SOUTHINGTON – Anthony Jack’s restaurant has had a facelift after a major facelift. Those who miss the old decor have the opportunity to bid on some of them and donate them to a local arts group.
Owners Cheryl Moran and Barry DePaolo said it had been 20 years since they renovated their Center Street restaurant. At the time, dark wood was all the rage and Moran said it was time for a change of look.
“We started from the ground up,” DePaolo said. “We thought it was time to give it a light and fresh look.”
Floors, walls and bar tops are now in a light color scheme. DePaolo said some customers asked if they had expanded the restaurant during the three-week renovation earlier this month. It’s not bigger, he said, but looks like it with the new, brighter colors.
The furniture, order counters and bar are also new.
“They’re amazed when they walk in,” DePaolo said of customers.
One of Anthony Jack’s Friday regulars was Jim Otis. He runs a food truck, The Big Cheese, and is impressed with the restaurant’s food.
“It’s one of my favorite places,” Otis said.
The restaurant reopened on April 13. The owners said they were delighted that the renovations were completed on time.
Some of the restaurant’s artwork, such as a painting of DePaolo and his family, is still with Anthony Jack. The owners have decided to donate a collection of metal animal sculptures by Australian artist Aaron Jackson to Southington Community Cultural Arts.
Jackson created the animals from metal oil drums.
DePaolo bought 18 of Jackson’s sculptures years ago. They are now in the storefront of the SOCCA building at 93 Main Street. The group opens its auction on May 1. Interested parties can sign up for the month-long auction at https://southingtonarts.org/index.php/events/aj-artwork-auction-1.
Barbara Heckeler, executive director of the Southington Chamber of Commerce, said downtown landowners and the chamber are working to reduce vacancies in the Center Street area.

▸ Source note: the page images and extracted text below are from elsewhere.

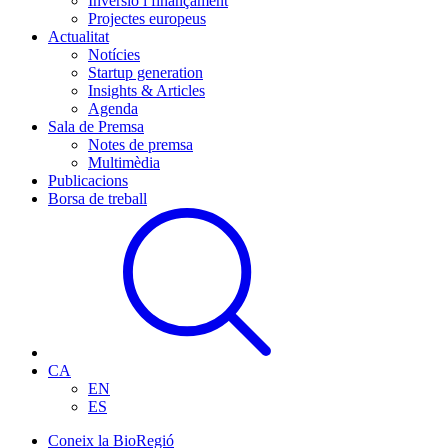
Inversió i finançament
Projectes europeus
Actualitat
Notícies
Startup generation
Insights & Articles
Agenda
Sala de Premsa
Notes de premsa
Multimèdia
Publicacions
Borsa de treball
CA
EN
ES
Coneix la BioRegió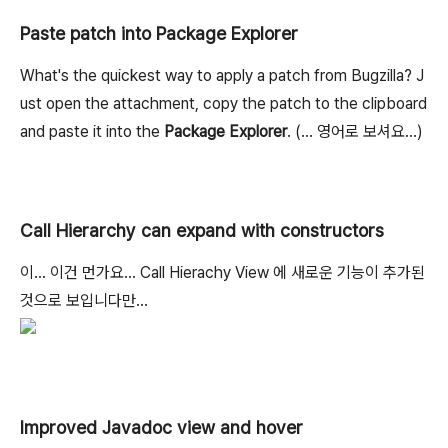
Paste patch into Package Explorer
What's the quickest way to apply a patch from Bugzilla? J
ust open the attachment, copy the patch to the clipboard
and paste it into the
Package Explorer
. (... 영어로 보셔요...)
Call Hierarchy can expand with constructors
이... 이건 먼가요... Call Hierachy View 에 새로운 기능이 추가된
것으로 보입니다만...
Improved Javadoc view and hover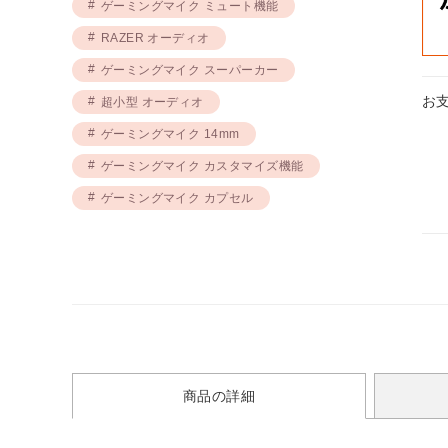
ゲーミングマイク ミュート機能
RAZER オーディオ
ゲーミングマイク スーパーカー
お
超小型 オーディオ
ゲーミングマイク 14mm
ゲーミングマイク カスタマイズ機能
ゲーミングマイク カプセル
商品の詳細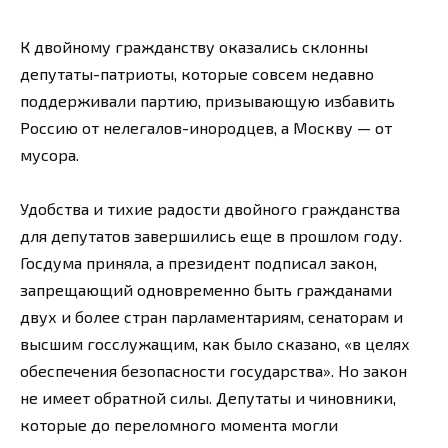
К двойному гражданству оказались склонны
депутаты-патриоты, которые совсем недавно
поддерживали партию, призывающую избавить
Россию от нелегалов-инородцев, а Москву — от
мусора.
Удобства и тихие радости двойного гражданства
для депутатов завершились еще в прошлом году.
Госдума приняла, а президент подписал закон,
запрещающий одновременно быть гражданами
двух и более стран парламентариям, сенаторам и
высшим госслужащим, как было сказано, «в целях
обеспечения безопасности государства». Но закон
не имеет обратной силы. Депутаты и чиновники,
которые до переломного момента могли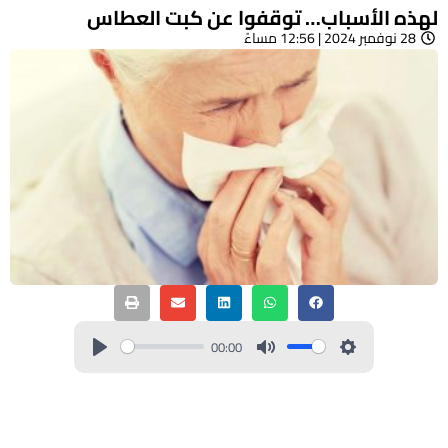
لهذه الأسباب… توقفوا عن كبت العطاس
28 نوفمبر 2024 | 12:56 مساءً
00:00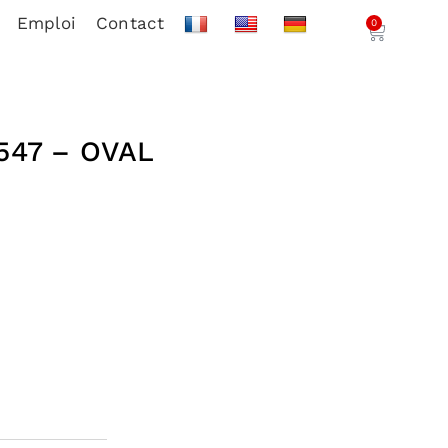
Emploi
Contact
0
547 – OVAL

She’s been encouraged by new businesses that have opened recently, such as Apple Valley Pharmacy on North Main Street and Flourish Nutrition on Center Street.
“That’s really the goal of making a warm central neighborhood,” Heckeler said.
With COVID growing in the rearview mirror, Heckeler said people are ready to come downtown. Existing businesses are responding with upgrades, she said, while new businesses are on their way downtown.
“People are going to be very excited when they see what’s happening in downtown Southington,” Heckeler said.
She described Anthony Jack’s as a “community staple” and was impressed with the renovations.